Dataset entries
- - -

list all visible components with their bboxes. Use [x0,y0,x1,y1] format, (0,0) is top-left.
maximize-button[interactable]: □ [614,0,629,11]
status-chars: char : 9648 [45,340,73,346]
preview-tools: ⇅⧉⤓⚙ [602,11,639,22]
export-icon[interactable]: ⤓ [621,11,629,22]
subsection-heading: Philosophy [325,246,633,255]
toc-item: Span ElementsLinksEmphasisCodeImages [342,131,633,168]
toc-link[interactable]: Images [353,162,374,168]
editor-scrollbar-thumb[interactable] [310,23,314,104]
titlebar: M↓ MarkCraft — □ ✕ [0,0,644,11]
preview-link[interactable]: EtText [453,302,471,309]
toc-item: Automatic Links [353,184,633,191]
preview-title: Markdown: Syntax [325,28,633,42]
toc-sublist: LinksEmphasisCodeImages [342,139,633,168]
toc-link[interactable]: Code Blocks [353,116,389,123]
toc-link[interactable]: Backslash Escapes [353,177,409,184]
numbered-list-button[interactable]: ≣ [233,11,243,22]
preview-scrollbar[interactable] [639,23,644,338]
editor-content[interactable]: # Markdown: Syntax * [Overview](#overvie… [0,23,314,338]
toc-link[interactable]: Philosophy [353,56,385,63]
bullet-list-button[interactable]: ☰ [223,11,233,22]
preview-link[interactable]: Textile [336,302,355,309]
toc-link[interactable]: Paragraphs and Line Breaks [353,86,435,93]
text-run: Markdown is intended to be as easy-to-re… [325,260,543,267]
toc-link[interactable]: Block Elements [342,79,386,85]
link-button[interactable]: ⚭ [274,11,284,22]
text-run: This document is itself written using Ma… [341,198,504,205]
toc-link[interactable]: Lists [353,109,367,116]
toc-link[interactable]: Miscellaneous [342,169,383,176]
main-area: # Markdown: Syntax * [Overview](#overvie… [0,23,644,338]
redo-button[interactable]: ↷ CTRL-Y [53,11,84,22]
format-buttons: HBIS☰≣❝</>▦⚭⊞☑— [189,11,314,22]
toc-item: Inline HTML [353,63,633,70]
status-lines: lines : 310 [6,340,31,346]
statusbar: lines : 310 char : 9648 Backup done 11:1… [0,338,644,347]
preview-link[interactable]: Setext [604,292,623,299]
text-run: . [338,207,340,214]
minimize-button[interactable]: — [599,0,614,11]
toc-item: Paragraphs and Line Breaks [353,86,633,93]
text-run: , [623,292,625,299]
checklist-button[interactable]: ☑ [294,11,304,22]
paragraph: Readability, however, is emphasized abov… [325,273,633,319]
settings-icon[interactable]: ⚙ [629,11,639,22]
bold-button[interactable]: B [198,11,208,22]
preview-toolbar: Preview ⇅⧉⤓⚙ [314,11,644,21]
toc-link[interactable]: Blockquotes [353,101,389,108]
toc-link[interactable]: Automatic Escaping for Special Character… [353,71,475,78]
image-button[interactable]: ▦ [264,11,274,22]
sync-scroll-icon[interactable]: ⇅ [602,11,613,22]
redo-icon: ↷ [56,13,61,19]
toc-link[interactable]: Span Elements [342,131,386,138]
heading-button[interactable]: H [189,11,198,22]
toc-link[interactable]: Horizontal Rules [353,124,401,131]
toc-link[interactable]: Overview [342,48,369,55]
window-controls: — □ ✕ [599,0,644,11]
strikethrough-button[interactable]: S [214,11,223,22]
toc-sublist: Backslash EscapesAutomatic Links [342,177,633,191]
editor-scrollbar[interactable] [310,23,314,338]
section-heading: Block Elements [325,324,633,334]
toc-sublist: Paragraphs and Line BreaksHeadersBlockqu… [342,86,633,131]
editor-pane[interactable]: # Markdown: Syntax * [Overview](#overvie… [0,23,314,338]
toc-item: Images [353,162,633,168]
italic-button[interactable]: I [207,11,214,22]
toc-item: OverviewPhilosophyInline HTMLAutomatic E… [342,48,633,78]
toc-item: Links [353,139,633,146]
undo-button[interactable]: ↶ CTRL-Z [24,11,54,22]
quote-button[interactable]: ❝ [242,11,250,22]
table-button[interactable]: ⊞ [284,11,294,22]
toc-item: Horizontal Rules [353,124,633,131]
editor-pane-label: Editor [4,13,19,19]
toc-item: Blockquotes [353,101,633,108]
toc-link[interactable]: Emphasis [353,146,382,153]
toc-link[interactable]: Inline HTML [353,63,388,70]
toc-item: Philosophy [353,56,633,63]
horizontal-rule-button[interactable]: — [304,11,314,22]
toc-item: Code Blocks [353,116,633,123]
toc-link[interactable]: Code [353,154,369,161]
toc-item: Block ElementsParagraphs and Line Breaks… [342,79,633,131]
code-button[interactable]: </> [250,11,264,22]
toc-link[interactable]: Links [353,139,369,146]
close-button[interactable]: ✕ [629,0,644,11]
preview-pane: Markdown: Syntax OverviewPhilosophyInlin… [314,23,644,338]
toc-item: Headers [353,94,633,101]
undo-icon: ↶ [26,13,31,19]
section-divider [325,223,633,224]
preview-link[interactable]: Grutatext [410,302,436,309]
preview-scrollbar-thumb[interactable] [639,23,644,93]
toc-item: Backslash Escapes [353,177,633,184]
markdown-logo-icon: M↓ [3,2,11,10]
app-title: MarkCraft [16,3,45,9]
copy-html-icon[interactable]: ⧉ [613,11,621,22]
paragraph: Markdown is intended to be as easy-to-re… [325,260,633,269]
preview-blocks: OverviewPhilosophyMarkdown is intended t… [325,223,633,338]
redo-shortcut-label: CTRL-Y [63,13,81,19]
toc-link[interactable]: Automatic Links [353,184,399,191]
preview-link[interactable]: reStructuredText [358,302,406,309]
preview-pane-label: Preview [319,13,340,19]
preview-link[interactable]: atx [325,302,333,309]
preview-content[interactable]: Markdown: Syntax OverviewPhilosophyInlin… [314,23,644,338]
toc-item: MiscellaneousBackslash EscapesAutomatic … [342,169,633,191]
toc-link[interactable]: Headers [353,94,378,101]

- - -

Aim of the exercise –
A single number is required: the count of lines in the data that include the string "Span".

Task result –
2